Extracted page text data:
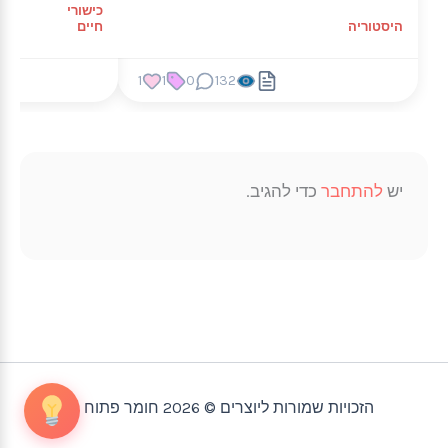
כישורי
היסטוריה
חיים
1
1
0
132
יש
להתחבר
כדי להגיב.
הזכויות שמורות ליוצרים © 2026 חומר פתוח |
--
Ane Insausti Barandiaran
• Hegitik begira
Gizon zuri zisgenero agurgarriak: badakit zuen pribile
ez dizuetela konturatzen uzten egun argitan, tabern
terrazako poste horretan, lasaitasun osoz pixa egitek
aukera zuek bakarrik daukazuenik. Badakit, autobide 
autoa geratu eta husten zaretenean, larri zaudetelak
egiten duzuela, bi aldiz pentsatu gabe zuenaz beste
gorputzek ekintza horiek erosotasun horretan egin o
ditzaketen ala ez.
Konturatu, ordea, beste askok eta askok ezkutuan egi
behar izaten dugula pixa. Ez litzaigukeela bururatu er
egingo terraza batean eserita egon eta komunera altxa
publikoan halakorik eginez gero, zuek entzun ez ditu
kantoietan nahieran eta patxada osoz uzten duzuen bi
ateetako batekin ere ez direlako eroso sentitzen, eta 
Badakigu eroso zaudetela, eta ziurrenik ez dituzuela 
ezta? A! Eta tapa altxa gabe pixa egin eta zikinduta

Task to complete: Of the lines above, retype only those from the line containing "kantoietan nahieran eta" through the line containing "ezta? A! Eta", including both, exactly.

Response:
kantoietan nahieran eta patxada osoz uzten duzuen bi
ateetako batekin ere ez direlako eroso sentitzen, eta 
Badakigu eroso zaudetela, eta ziurrenik ez dituzuela 
ezta? A! Eta tapa altxa gabe pixa egin eta zikinduta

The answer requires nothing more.